Within the listing below, count the lines that include "Naming" and give the count alone.

————

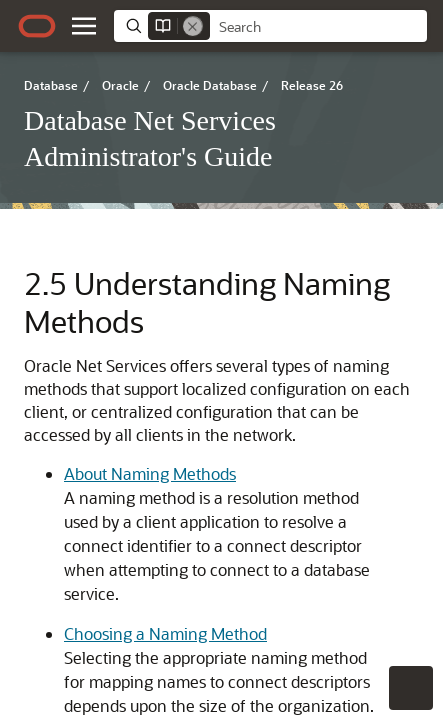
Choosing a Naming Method (165, 633)
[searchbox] (318, 27)
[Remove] (193, 26)
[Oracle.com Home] (37, 26)
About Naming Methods (150, 473)
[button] (84, 26)
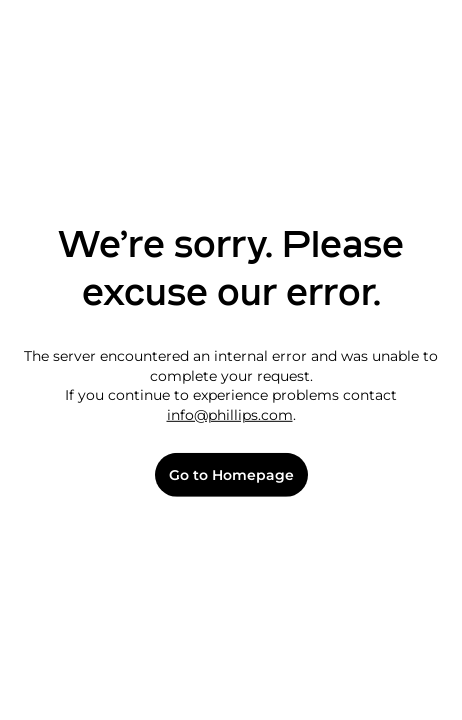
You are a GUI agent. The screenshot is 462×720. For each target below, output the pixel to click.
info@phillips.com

————

Answer space:
2